Dikutip dari majalah bisnis terkemuka Forbes, Elon Musk mengumumkan robot humanoid atau Tesla Bot miliknya dirancang untuk mengotomatisasi tugas yang berulang (redundancy), menciptakan masa depan di mana pekerjaan fisik akan menjadi pilihan, bukan sesuatu keharusan. Hal tersebut menjadi salah satu tanda bahwasanya dunia saat ini sudah berada dalam fase transisi dari revolusi industri 4.0 menuju society 5.0.
Era AI dan robotik telah di depan mata. Bayangan dunia dengan segala kecanggihan dan efisiensinya, yang biasanya kita saksikan di film-film sains-fiksi, tidak hanya berada dalam bayangan, tetapi sudah dalam genggaman peradaban manusia masa kini.
BACA JUGA: Deteksi Tuberkulosis Berbasis Teknologi AI
BACA JUGA: Tiongkok Luncurkan Regulasi Ketat Teknologi AI
Perusahaan-perusahaan digital juga sudah mulai menanam sahamnya untuk operasi dunia yang serba-AI. Bukan hanya itu, tidak sedikit perusahaan juga sudah beralih menggunakan sistem AI untuk menjalankan laju bisnisnya.

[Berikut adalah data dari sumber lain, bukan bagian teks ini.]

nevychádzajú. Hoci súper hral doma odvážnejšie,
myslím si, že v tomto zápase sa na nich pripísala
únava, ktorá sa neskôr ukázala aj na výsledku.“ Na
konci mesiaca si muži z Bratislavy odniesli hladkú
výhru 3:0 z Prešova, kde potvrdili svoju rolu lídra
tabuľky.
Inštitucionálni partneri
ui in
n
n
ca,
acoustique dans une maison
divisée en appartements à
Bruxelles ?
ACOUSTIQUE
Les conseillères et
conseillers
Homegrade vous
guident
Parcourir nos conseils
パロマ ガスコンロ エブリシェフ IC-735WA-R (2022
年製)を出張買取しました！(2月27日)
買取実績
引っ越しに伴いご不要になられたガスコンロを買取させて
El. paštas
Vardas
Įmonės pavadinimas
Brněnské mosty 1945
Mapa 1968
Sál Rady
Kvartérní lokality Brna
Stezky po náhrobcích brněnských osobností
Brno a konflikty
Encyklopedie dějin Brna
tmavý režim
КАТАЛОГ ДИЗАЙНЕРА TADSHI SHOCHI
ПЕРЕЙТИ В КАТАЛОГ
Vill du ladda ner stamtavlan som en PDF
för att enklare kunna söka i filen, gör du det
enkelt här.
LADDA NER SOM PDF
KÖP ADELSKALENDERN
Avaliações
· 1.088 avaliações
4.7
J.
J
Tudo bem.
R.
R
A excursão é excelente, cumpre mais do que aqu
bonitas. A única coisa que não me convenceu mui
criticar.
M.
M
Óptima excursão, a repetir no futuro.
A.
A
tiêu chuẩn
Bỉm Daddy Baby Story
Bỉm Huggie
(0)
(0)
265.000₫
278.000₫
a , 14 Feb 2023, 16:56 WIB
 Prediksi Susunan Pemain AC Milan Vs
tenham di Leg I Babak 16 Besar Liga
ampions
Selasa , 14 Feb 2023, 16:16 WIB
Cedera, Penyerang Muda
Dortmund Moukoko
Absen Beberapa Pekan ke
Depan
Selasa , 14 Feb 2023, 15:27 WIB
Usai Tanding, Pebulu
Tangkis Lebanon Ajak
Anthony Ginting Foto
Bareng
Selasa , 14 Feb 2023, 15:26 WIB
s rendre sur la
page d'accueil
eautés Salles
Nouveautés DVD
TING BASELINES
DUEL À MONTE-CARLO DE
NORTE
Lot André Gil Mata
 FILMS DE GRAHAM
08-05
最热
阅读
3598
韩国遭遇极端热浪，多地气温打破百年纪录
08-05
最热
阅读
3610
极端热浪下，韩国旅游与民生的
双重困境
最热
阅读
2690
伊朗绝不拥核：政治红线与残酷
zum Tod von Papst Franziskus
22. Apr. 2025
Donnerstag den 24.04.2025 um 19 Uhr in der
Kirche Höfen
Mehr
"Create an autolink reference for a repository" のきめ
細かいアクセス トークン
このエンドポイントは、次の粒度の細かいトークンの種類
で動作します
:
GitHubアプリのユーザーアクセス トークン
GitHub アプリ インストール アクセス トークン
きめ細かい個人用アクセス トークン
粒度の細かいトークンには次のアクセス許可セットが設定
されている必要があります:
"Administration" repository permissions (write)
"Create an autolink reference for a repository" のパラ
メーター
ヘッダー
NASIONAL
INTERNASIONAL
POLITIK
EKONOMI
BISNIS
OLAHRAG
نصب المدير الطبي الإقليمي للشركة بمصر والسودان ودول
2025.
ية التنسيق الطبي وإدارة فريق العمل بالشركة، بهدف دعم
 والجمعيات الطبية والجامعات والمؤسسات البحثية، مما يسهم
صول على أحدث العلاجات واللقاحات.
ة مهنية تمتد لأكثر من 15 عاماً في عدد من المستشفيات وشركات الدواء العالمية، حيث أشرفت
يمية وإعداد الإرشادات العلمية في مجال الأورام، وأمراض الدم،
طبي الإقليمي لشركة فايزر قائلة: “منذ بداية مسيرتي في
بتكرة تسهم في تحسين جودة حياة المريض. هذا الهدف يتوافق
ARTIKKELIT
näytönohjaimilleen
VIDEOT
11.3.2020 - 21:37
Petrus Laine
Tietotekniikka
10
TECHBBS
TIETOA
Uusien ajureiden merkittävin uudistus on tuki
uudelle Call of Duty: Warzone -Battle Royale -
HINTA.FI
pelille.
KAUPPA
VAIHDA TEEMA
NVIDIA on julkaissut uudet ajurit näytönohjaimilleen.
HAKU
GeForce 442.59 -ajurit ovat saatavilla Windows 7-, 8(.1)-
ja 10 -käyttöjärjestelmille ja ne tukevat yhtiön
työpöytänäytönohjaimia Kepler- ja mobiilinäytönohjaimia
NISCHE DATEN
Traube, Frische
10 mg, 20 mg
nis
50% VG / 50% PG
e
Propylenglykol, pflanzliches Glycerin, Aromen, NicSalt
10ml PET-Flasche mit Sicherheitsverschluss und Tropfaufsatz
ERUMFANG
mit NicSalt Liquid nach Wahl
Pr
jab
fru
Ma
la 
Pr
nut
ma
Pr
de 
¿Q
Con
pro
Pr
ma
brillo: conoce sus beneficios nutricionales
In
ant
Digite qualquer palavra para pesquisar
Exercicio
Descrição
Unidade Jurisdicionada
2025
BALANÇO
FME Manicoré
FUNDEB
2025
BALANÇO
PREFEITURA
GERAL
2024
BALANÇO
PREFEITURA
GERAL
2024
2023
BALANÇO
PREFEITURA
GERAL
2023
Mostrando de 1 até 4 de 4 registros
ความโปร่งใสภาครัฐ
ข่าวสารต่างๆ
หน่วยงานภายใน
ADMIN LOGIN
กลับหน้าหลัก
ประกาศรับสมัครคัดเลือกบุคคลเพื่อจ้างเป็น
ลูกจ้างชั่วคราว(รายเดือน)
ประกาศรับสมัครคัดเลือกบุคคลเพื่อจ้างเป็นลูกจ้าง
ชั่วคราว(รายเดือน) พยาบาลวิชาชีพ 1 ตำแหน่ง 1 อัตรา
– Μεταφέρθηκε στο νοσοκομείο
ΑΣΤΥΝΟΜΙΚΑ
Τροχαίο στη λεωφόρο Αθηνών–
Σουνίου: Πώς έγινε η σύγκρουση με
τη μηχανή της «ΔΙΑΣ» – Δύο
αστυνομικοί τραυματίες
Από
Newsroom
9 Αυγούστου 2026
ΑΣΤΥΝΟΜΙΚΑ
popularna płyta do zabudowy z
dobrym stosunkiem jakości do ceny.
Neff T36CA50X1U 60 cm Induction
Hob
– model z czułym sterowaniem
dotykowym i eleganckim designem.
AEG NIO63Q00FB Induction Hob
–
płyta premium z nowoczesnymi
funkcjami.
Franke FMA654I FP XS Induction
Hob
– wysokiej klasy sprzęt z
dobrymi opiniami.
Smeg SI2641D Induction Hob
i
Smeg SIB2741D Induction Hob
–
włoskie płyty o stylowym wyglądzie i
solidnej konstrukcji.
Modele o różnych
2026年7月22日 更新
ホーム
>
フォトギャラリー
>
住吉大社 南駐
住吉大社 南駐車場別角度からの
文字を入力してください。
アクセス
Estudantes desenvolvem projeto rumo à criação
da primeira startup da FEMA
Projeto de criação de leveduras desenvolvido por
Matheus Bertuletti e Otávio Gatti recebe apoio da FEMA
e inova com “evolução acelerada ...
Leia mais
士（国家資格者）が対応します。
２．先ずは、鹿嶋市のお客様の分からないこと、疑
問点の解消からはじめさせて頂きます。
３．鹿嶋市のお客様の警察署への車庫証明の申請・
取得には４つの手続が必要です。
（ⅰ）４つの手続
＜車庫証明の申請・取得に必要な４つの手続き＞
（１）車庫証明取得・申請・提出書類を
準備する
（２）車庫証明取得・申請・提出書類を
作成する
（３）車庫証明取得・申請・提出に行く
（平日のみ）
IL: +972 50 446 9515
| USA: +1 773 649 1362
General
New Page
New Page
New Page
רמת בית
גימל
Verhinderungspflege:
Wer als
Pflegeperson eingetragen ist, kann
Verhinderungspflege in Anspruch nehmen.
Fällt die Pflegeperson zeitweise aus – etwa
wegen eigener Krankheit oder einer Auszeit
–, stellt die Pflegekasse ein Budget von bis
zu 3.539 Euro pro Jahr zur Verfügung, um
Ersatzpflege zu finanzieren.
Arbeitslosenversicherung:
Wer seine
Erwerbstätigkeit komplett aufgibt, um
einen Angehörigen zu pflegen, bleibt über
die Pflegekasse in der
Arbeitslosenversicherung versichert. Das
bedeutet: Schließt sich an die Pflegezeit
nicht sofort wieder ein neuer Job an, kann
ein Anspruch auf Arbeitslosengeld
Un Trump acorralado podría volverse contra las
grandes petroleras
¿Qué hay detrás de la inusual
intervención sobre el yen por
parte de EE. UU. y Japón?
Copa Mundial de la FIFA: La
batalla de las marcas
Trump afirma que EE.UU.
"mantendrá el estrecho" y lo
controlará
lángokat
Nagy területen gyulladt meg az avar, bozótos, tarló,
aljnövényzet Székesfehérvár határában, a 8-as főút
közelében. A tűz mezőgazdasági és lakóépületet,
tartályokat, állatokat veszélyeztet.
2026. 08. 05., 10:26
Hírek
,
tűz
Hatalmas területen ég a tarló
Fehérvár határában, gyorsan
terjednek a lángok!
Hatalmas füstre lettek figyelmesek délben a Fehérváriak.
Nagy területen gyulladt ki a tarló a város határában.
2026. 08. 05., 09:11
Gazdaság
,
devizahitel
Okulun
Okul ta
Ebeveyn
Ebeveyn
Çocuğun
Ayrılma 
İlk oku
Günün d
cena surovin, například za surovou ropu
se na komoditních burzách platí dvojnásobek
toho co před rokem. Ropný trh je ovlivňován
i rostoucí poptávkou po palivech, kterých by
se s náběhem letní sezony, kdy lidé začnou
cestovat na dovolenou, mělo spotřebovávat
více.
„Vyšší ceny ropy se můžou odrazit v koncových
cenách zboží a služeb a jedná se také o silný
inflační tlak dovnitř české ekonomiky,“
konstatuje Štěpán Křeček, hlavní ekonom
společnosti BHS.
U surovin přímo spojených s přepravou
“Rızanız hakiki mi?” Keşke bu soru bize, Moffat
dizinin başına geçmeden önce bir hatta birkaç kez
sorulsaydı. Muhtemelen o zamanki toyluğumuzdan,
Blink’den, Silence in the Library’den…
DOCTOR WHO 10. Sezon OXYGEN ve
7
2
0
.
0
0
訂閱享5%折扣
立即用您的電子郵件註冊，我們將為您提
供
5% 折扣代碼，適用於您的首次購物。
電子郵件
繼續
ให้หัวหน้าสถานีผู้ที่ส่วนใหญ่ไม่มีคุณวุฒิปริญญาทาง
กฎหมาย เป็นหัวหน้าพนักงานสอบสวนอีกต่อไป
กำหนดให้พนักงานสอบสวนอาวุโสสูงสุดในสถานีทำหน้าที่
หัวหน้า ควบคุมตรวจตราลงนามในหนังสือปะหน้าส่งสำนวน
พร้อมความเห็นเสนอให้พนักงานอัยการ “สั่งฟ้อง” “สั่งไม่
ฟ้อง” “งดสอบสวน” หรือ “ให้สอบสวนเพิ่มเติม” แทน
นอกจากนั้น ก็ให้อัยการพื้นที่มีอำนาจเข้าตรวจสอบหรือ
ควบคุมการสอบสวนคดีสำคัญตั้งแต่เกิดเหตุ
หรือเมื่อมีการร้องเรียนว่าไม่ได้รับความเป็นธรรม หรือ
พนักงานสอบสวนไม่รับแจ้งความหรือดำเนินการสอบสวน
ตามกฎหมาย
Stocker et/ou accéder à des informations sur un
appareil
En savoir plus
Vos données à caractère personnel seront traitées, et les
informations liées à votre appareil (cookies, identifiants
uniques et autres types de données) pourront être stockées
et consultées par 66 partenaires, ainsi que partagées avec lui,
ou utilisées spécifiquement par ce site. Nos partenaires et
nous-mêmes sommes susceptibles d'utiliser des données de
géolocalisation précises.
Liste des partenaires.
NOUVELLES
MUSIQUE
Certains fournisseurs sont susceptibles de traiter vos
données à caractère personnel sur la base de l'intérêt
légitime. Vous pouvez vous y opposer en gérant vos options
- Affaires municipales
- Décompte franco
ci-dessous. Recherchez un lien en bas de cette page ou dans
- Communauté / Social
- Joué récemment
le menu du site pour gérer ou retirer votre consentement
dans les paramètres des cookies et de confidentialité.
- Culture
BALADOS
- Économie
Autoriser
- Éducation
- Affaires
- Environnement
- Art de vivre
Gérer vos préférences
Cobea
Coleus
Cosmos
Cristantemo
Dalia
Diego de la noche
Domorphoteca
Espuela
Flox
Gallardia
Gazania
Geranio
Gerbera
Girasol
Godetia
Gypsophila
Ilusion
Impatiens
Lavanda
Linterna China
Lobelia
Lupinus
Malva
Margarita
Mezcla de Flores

Ketika manusia hidup dengan teknologi tinggi seperti AI dan robotik, tampaknya masyarakat akan makin terbiasa hidup berdampingan dengan robot, sebagaimana yang telah diterapkan di Jepang.
Di Negeri Matahari terbit tersebut, pemanfaatan robot humanoid yang dikembangkan oleh raksasa industri dunia, seperti Honda, Hitachi, dan lembaga R&D universitas terkemuka, telah masuk tahap komersialisasi meski masih terbatas di Negeri Sakura.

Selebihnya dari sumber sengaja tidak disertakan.